Asian monsoon older than we thought – and it’s going to get wetter

The Asian monsoon is much older than we thought, which means it was going strongly when carbon dioxide levels were nearly four times higher than now. That suggests the torrential rain dumped on the Asian continent in summer by the weather system is only going to increase.

Scientists had thought the the monsoon – the biggest weather system in the world – had begun 22-25 million years ago as a result of the uplift of the Tibetan Plateau and the Himalaya Mountains. The new study, though, has found the system already existed 40 million years ago. 

The research by Licht and his colleagues shows the earlier start of the monsoon occurred at a time when atmospheric CO2 was three to four times greater than it is now. The monsoon then weakened 34 million years ago when atmospheric CO2 then decreased by 50 percent and an ice age occurred.

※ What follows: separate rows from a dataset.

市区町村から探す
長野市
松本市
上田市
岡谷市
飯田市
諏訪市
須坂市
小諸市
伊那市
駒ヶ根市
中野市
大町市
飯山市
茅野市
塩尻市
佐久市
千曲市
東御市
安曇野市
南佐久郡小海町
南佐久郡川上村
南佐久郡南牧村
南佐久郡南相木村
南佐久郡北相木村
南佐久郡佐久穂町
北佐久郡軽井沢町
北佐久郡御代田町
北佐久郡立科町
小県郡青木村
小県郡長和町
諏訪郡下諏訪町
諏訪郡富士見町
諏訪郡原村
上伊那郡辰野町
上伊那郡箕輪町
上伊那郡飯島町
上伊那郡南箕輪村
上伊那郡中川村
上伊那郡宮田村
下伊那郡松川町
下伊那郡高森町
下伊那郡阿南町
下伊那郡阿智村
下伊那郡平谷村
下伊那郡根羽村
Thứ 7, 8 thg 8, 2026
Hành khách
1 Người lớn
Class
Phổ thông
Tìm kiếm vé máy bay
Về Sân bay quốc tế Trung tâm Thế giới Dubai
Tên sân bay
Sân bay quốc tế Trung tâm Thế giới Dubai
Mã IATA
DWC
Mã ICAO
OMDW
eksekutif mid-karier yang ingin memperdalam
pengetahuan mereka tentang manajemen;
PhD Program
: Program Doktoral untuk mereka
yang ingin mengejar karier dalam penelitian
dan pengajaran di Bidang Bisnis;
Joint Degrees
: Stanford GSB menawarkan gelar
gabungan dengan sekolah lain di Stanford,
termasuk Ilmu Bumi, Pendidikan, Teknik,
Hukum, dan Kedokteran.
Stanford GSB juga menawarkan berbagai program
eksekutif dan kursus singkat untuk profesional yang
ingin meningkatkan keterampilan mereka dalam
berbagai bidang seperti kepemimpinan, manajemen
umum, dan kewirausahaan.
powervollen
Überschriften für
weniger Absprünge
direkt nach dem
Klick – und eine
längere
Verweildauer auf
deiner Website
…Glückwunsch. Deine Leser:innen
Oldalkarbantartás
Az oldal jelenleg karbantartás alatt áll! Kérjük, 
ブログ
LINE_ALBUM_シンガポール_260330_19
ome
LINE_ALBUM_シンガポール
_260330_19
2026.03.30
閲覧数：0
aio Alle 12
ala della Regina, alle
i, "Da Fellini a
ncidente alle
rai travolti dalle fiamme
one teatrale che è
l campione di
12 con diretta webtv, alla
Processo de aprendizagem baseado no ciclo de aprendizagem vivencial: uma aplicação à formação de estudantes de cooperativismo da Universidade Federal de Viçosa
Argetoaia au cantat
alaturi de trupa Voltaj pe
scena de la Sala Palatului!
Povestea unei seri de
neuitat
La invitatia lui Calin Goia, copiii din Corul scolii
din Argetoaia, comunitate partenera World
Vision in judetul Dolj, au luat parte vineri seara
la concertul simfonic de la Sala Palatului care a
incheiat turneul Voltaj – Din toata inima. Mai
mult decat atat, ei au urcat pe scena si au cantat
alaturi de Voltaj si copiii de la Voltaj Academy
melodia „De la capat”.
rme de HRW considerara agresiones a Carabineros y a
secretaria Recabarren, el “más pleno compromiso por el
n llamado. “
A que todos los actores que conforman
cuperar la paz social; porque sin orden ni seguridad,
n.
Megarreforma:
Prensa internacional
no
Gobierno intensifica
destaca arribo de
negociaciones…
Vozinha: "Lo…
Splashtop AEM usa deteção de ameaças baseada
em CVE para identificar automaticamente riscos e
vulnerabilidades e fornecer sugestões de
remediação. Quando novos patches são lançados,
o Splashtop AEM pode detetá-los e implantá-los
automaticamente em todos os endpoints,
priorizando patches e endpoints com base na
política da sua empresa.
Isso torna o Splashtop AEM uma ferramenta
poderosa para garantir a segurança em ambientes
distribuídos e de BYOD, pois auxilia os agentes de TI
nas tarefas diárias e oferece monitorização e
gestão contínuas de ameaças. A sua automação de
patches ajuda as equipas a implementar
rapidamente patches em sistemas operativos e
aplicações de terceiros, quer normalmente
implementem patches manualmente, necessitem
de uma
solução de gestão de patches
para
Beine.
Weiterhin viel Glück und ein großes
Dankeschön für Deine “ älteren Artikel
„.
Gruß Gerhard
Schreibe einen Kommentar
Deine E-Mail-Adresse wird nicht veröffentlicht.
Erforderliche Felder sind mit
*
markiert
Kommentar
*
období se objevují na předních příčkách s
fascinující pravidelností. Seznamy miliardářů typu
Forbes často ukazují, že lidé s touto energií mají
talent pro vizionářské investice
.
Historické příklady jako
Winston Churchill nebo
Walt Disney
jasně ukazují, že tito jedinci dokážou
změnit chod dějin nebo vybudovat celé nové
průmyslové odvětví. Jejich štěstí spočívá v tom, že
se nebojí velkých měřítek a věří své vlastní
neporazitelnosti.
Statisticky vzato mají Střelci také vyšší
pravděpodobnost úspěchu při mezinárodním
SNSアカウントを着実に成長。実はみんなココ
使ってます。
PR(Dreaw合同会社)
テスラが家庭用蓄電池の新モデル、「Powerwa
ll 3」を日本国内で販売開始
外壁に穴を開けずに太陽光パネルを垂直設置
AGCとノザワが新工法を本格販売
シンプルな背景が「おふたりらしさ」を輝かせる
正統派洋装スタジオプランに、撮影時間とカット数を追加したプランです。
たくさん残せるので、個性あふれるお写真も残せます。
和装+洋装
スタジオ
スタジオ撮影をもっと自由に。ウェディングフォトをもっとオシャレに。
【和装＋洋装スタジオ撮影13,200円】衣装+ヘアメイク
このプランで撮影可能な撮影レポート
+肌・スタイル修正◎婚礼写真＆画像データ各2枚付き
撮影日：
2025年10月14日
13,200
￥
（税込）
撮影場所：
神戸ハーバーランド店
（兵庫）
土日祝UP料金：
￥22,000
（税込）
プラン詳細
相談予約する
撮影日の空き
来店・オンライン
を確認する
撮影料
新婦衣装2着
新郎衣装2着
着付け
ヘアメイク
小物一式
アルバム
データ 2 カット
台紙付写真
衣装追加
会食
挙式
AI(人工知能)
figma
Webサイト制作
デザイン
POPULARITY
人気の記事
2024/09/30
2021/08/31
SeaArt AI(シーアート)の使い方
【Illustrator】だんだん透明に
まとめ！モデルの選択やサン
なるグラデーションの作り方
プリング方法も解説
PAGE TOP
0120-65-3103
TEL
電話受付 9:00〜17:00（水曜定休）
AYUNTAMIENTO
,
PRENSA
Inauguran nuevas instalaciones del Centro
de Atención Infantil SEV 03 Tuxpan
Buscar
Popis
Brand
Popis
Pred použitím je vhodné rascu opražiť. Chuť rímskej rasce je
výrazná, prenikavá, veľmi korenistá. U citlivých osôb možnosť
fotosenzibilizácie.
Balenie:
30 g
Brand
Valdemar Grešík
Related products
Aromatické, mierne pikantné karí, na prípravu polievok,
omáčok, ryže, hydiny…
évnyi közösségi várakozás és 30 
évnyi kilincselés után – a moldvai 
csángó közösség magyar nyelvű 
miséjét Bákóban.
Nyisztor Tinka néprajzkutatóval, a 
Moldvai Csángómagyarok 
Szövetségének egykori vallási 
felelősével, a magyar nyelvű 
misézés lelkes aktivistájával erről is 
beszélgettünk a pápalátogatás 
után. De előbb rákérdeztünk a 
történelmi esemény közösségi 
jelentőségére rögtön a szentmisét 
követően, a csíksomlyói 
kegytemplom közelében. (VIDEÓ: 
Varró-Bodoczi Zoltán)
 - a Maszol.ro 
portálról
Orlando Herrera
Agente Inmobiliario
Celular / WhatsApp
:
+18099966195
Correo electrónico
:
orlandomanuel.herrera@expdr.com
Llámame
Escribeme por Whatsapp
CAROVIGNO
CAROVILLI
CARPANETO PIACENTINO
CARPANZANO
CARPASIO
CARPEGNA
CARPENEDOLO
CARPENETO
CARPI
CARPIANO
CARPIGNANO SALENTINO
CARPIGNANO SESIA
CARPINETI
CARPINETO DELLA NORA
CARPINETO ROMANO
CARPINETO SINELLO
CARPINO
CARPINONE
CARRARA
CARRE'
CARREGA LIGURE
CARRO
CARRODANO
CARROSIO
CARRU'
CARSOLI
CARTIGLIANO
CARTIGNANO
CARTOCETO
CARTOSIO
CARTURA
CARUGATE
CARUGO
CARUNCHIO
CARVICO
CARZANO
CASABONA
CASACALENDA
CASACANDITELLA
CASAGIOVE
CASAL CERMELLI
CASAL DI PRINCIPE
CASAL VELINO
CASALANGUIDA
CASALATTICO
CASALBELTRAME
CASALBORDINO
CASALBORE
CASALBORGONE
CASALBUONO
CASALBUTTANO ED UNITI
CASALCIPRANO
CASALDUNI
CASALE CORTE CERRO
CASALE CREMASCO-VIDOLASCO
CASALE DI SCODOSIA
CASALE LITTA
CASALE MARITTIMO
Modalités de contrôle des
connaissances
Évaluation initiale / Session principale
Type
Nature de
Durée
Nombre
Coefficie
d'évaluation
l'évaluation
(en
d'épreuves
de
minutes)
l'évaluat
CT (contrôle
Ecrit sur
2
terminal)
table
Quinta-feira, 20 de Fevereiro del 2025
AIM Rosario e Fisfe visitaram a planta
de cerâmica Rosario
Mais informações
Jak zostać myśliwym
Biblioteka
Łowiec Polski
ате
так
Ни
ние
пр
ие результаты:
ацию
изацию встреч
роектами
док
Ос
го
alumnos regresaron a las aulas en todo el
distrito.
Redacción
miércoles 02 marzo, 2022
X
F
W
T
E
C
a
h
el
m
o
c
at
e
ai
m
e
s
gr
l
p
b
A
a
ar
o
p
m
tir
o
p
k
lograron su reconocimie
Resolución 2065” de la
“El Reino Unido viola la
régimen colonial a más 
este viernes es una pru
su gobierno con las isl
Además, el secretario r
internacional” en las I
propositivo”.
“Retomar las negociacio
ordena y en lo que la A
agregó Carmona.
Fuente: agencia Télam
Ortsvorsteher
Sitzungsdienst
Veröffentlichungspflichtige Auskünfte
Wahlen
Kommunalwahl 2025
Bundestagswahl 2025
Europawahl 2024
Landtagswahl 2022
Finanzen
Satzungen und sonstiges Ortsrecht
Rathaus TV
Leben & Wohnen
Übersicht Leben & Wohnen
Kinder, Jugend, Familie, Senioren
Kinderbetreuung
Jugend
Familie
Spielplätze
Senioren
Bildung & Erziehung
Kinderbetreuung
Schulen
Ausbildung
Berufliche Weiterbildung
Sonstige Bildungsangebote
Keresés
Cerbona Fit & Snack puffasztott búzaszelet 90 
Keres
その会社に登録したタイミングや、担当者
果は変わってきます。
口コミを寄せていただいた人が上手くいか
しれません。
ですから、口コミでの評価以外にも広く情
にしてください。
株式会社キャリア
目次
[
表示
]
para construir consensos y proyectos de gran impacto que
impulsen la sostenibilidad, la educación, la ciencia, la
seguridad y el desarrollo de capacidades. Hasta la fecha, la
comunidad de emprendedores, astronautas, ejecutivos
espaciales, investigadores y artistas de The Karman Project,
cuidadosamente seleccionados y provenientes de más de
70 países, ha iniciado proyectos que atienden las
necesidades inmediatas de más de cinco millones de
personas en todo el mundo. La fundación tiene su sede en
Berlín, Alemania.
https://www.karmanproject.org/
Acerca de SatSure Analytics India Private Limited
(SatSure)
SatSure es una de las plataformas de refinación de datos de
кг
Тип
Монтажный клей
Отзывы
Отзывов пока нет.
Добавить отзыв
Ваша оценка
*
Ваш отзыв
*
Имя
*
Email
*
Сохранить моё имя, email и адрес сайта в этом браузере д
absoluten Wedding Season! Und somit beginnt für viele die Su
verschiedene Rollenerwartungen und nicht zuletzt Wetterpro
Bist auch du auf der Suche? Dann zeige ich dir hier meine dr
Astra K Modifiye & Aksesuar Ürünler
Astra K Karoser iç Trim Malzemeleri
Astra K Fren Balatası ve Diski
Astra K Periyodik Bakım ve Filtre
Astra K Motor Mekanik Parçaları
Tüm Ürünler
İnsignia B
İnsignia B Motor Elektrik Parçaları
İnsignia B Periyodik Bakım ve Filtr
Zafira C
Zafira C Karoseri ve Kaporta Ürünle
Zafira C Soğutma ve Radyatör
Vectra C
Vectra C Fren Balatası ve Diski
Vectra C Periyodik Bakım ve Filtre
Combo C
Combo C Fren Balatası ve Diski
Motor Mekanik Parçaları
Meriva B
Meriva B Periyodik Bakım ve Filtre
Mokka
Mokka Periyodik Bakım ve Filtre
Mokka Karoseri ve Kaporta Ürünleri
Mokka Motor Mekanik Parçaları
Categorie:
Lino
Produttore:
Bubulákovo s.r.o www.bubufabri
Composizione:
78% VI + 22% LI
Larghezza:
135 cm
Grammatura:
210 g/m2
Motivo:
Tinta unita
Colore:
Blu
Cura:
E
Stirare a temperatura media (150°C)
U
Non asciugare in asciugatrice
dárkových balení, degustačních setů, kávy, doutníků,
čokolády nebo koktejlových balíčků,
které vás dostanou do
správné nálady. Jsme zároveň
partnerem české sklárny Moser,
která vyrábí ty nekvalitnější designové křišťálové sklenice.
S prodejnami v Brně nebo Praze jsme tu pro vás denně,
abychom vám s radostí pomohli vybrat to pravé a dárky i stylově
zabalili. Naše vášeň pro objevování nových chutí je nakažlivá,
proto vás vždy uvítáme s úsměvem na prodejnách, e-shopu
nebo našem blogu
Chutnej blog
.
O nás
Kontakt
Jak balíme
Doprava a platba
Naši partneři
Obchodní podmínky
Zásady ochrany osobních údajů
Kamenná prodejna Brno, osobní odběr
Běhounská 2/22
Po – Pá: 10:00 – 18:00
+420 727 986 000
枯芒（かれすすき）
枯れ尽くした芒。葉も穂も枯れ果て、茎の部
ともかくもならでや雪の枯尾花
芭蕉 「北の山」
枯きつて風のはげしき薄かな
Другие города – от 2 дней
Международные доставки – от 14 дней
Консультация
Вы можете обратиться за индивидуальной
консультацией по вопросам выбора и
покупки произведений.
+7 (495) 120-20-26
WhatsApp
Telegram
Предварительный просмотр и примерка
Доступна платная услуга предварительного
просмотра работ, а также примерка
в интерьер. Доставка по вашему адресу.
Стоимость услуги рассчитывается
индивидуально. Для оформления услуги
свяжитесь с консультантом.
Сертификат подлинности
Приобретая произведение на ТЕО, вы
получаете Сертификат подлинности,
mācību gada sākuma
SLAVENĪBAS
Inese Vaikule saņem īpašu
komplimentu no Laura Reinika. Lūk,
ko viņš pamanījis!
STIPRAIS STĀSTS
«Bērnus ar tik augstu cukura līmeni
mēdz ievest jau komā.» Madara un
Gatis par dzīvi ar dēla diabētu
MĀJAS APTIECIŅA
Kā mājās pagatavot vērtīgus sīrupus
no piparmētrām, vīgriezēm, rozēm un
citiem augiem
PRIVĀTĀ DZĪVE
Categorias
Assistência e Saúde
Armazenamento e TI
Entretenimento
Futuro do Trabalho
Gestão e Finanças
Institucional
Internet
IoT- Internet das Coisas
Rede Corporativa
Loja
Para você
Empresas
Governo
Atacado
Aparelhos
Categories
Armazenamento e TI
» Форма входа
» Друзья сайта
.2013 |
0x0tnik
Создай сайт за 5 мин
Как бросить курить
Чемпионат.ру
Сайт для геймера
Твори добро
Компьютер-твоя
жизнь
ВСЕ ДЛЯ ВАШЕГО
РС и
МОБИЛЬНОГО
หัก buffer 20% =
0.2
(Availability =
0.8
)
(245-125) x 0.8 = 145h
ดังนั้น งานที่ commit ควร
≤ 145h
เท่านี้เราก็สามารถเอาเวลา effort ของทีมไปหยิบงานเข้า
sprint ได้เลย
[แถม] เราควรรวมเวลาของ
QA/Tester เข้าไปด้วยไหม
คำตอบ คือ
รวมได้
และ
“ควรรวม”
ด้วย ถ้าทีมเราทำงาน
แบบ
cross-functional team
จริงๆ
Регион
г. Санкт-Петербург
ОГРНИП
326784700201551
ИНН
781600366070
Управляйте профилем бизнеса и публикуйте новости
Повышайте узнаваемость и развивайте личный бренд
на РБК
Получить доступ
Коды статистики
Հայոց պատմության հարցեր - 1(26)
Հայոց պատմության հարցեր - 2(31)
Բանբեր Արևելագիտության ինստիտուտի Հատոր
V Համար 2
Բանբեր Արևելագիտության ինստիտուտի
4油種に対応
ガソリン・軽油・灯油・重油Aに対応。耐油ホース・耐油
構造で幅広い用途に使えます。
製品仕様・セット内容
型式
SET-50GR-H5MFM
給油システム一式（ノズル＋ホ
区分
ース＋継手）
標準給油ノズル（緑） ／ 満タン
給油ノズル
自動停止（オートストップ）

Lead author Alexis Licht, now a research associate in the University of Arizona department of geosciences, said the study is the first to show the rise of the monsoon is as much a result of global climate as it is a result of topography.

The team’s paper was published in Nature at the weekend.

Licht didn’t set out to study the origin of the monsoon.

His research, when at the University of Poitiers, was focused on understanding the environments early primates inhabited. He chose a study site in Burma because the area was rich in fossils of some of the earliest ancestors of modern monkeys and apes.

To learn about the past environment, Licht analysed 40-million-year-old freshwater snail shells and teeth of mammals to see what types of oxygen they contained. The ratio of two different forms of oxygen, oxygen-18 and oxygen-16, shows whether the animal lived in a relatively wet climate or an arid one – a seasonal pattern very much like the current monsoon, with dry winters and very rainy summers.

“The early primates of Myanmar lived under intense seasonal stress – aridity and then monsoons,” he said. “That was completely unexpected.”

Licht will now go on to investigate how increases of atmospheric carbon dioxide affected the monsoon’s behaviour 40 million years ago.

“The response of the monsoon … could provide interesting analogs to the ongoing global warming,” he said.